Whatever you do. Do it all. In His name.

Not just the things you have labeled "Christian".

Thursday, May 27, 2010

Context is everything

To grab a few lines of Jesus and drop them down on someone 2,000 years later without first entering into the world in which they first appeared is lethal to the life and vitality and truth of the Bible.-Rob Bell in Velvet Elvis
Have you ever overheard part of a conversation then run off and told someone something based on what you thought you heard only to find out later that that wasn't it at all?

Have you ever started watching a movie in the middle and then get to the end and not understand it at all because you missed something key at the beginning?

Context is so important in these and other aspects of our lives. Why wouldn't it be important in our understanding of the Bible?

Sure, the Bible can bring meaning and enlightenment into our lives wherever we are...whether we are Bible scholars or first time readers.
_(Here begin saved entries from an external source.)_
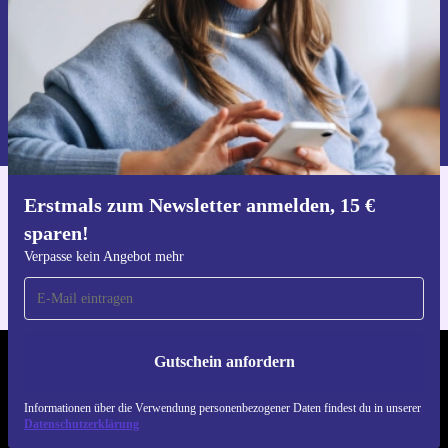
Gutschein anfordern
Informationen über die Verwendung personenbezogener Daten findest
du in unserer
Datenschutzerklärung
.
Erstmals zum Newsletter anmelden, 15 €
Hol dir die refurbed-App
sparen!
Für iOS und Android
Verpasse kein Angebot mehr
Gutschein anfordern
REFURBED DEUTSCHLAND - RETHINK NEW.
Informationen über die Verwendung personenbezogener Daten findest du in unserer
FOLGE UNS
Datenschutzerklärung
But, to take bits and pieces of the Bible and proclaim them to be speaking truths to us today without also understanding the context in which they were written is only getting part of the picture. The Bible is so much more vibrant when we get "the rest of the story".

One study I read, for instance, discussed the social climate that existed in Jesus' day that would have made the fact that the father of the Prodigal Son ran to his son to greet him more than just a visibly emotional way for him to say "welcome home". In that society, it was humiliating for a person of his age to run...much less to pull up his robes and run! The father risks humiliation to welcome his son home. When we read the story without understanding the full context in which the story was being told, we only get a shallow understanding of this father's actions. And since this father is a representation of our Heavenly Father, we aren't grasping the full depth and breadth of His love for us until we know the full social context of the parable.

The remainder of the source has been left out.